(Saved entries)

== Segment start ==

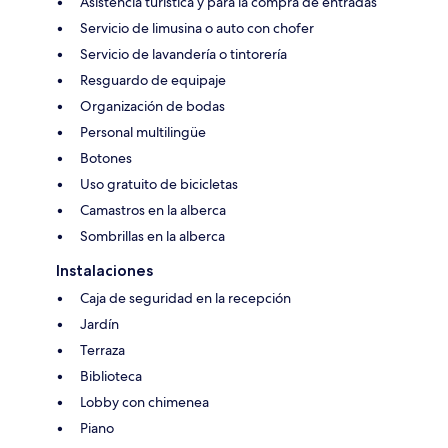
Asistencia turística y para la compra de entradas
Servicio de limusina o auto con chofer
Servicio de lavandería o tintorería
Resguardo de equipaje
Organización de bodas
Personal multilingüe
Botones
Uso gratuito de bicicletas
Camastros en la alberca
Sombrillas en la alberca
Instalaciones
Caja de seguridad en la recepción
Jardín
Terraza
Biblioteca
Lobby con chimenea
Piano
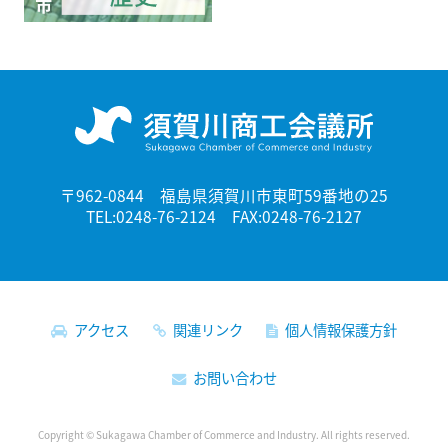
〒962-0844 福島県須賀川市東町59番地の25
TEL:0248-76-2124 FAX:0248-76-2127
アクセス
関連リンク
個人情報保護方針
お問い合わせ
Copyright © Sukagawa Chamber of Commerce and Industry. All rights reserved.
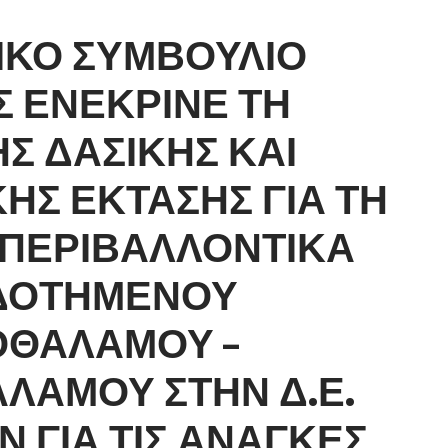
ΙΚΟ ΣΥΜΒΟΥΛΙΟ
 ΕΝΕΚΡΙΝΕ ΤΗ
Σ ΔΑΣΙΚΗΣ ΚΑΙ
ΗΣ ΕΚΤΑΣΗΣ ΓΙΑ ΤΗ
 ΠΕΡΙΒΑΛΛΟΝΤΙΚΑ
ΔΟΤΗΜΕΝΟΥ
ΟΘΑΛΑΜΟΥ –
ΛΑΜΟΥ ΣΤΗΝ Δ.Ε.
Ν ΓΙΑ ΤΙΣ ΑΝΑΓΚΕΣ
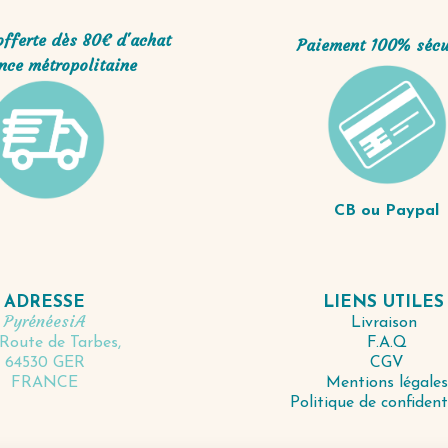
offerte dès 80€ d'achat
Paiement 100% sécu
nce métropolitaine
CB ou Paypal
LIENS UTILE
ADRESSE
PyrénéesiA
Livraison
F.A.Q
Route de Tarbes,
CGV
64530 GER
Mentions légales
FRANCE
Politique de confident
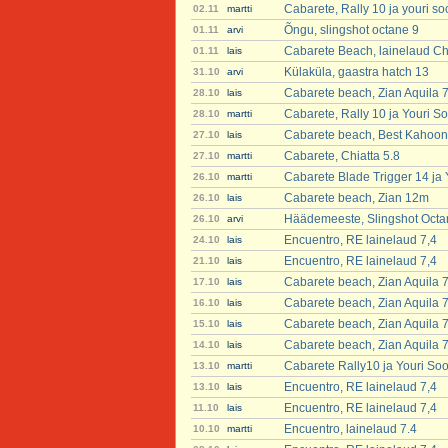
Cabarete, Rally 10 ja youri s
02.11
martti
Õngu, slingshot octane 9
01.11
arvi
Cabarete Beach, lainelaud Chi
01.11
lais
Külaküla, gaastra hatch 13
31.10
arvi
Cabarete beach, Zian Aquila 
28.10
lais
Cabarete, Rally 10 ja Youri S
28.10
martti
Cabarete beach, Best Kahoon
27.10
lais
Cabarete, Chiatta 5.8
27.10
martti
Cabarete Blade Trigger 14 ja
26.10
martti
Cabarete beach, Zian 12m
26.10
lais
Häädemeeste, Slingshot Octa
26.10
arvi
Encuentro, RE lainelaud 7,4
24.10
lais
Encuentro, RE lainelaud 7,4
21.10
lais
Cabarete beach, Zian Aquila 
17.10
lais
Cabarete beach, Zian Aquila 
16.10
lais
Cabarete beach, Zian Aquila 
15.10
lais
Cabarete beach, Zian Aquila 
14.10
lais
Cabarete Rally10 ja Youri So
13.10
martti
Encuentro, RE lainelaud 7,4
13.10
lais
Encuentro, RE lainelaud 7,4
11.10
lais
Encuentro, lainelaud 7.4
10.10
martti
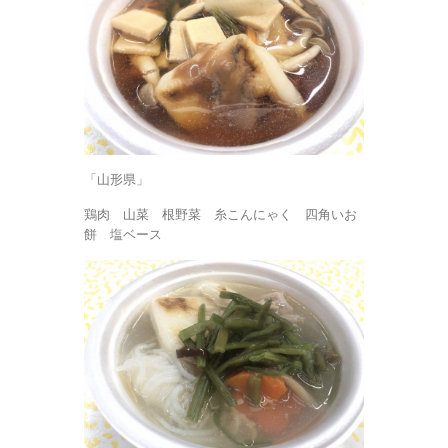
「山形県」
鶏肉 山菜 根野菜 糸こんにゃく 四角いお
餅 塩ベース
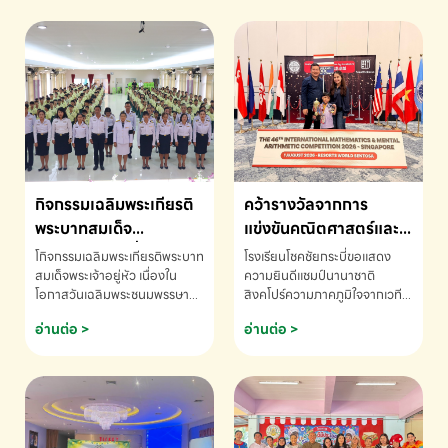
กิจกรรมเฉลิมพระเกียรติ
คว้ารางวัลจากการ
พระบาทสมเด็จ
แข่งขันคณิตศาสตร์และ
พระเจ้าอยู่หัว เนื่องใน
คณิตคิดเร็วนานาชาติ
โกิจกรรมเฉลิมพระเกียรติพระบาท
โรงเรียนโชคชัยกระบี่ขอแสดง
โอกาสวันเฉลิม
ครั้งที่ 46 ประจำปี 2569
สมเด็จพระเจ้าอยู่หัว เนื่องใน
ความยินดีแชมป์นานาชาติ
โอกาสวันเฉลิมพระชนมพรรษา
สิงคโปร์ความภาคภูมิใจจากเวที
พระชนมพรรษา
ณ ประเทศสิงคโปร์
โรงเรียนโชคชัยกระบี่-สอบถาม
ระดับนานาชาติ 🇹🇭🇸🇬
อ่านต่อ >
อ่านต่อ >
ข้อมูลเพิ่มเติม โทร. 075-691910
ด.ช.พัทธนันท์ พรหมพันธ์ ชั้น
อนุบาล EP K3 โรงเรียนโชคชัย
กระบี่ จ.กระบี่ คว้ารางวัลจากการ
แข่งขันคณิตศาสตร์และคณิตคิด
เร็วนานาชาติ ครั้งที่ 46 ประจำปี
2569 ณ ประเทศสิงคโปร์
INTERNATIONAL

== Segment end ==

> _WHAT IS REQUIRED_: Copy the records exactly; no image should appear in the result.

> _RESULT OF THE EXERCISE_:
Asistencia turística y para la compra de entradas
Servicio de limusina o auto con chofer
Servicio de lavandería o tintorería
Resguardo de equipaje
Organización de bodas
Personal multilingüe
Botones
Uso gratuito de bicicletas
Camastros en la alberca
Sombrillas en la alberca
Instalaciones
Caja de seguridad en la recepción
Jardín
Terraza
Biblioteca
Lobby con chimenea
Piano
〒962-0844 福島県須賀川市東町59番地の25
TEL:0248-76-2124 FAX:0248-76-2127
アクセス
関連リンク
個人情報保護方針
お問い合わせ
Copyright © Sukagawa Chamber of Commerce and Industry. All rights reserved.
ΙΚΟ ΣΥΜΒΟΥΛΙΟ
 ΕΝΕΚΡΙΝΕ ΤΗ
Σ ΔΑΣΙΚΗΣ ΚΑΙ
ΗΣ ΕΚΤΑΣΗΣ ΓΙΑ ΤΗ
 ΠΕΡΙΒΑΛΛΟΝΤΙΚΑ
ΔΟΤΗΜΕΝΟΥ
ΟΘΑΛΑΜΟΥ –
ΛΑΜΟΥ ΣΤΗΝ Δ.Ε.
Ν ΓΙΑ ΤΙΣ ΑΝΑΓΚΕΣ
offerte dès 80€ d'achat
Paiement 100% sécu
nce métropolitaine
CB ou Paypal
LIENS UTILE
ADRESSE
PyrénéesiA
Livraison
F.A.Q
Route de Tarbes,
CGV
64530 GER
Mentions légales
FRANCE
Politique de confident
Cabarete, Rally 10 ja youri s
02.11
martti
Õngu, slingshot octane 9
01.11
arvi
Cabarete Beach, lainelaud Chi
01.11
lais
Külaküla, gaastra hatch 13
31.10
arvi
Cabarete beach, Zian Aquila 
28.10
lais
Cabarete, Rally 10 ja Youri S
28.10
martti
Cabarete beach, Best Kahoon
27.10
lais
Cabarete, Chiatta 5.8
27.10
martti
Cabarete Blade Trigger 14 ja
26.10
martti
Cabarete beach, Zian 12m
26.10
lais
Häädemeeste, Slingshot Octa
26.10
arvi
Encuentro, RE lainelaud 7,4
24.10
lais
Encuentro, RE lainelaud 7,4
21.10
lais
Cabarete beach, Zian Aquila 
17.10
lais
Cabarete beach, Zian Aquila 
16.10
lais
Cabarete beach, Zian Aquila 
15.10
lais
Cabarete beach, Zian Aquila 
14.10
lais
Cabarete Rally10 ja Youri So
13.10
martti
Encuentro, RE lainelaud 7,4
13.10
lais
Encuentro, RE lainelaud 7,4
11.10
lais
Encuentro, lainelaud 7.4
10.10
martti
「山形県」
鶏肉 山菜 根野菜 糸こんにゃく 四角いお
餅 塩ベース
กิจกรรมเฉลิมพระเกียรติ
คว้ารางวัลจากการ
พระบาทสมเด็จ
แข่งขันคณิตศาสตร์และ
พระเจ้าอยู่หัว เนื่องใน
คณิตคิดเร็วนานาชาติ
โกิจกรรมเฉลิมพระเกียรติพระบาท
โรงเรียนโชคชัยกระบี่ขอแสดง
โอกาสวันเฉลิม
ครั้งที่ 46 ประจำปี 2569
สมเด็จพระเจ้าอยู่หัว เนื่องใน
ความยินดีแชมป์นานาชาติ
โอกาสวันเฉลิมพระชนมพรรษา
สิงคโปร์ความภาคภูมิใจจากเวที
พระชนมพรรษา
ณ ประเทศสิงคโปร์
โรงเรียนโชคชัยกระบี่-สอบถาม
ระดับนานาชาติ 🇹🇭🇸🇬
อ่านต่อ >
อ่านต่อ >
ข้อมูลเพิ่มเติม โทร. 075-691910
ด.ช.พัทธนันท์ พรหมพันธ์ ชั้น
อนุบาล EP K3 โรงเรียนโชคชัย
กระบี่ จ.กระบี่ คว้ารางวัลจากการ
แข่งขันคณิตศาสตร์และคณิตคิด
เร็วนานาชาติ ครั้งที่ 46 ประจำปี
2569 ณ ประเทศสิงคโปร์
INTERNATIONAL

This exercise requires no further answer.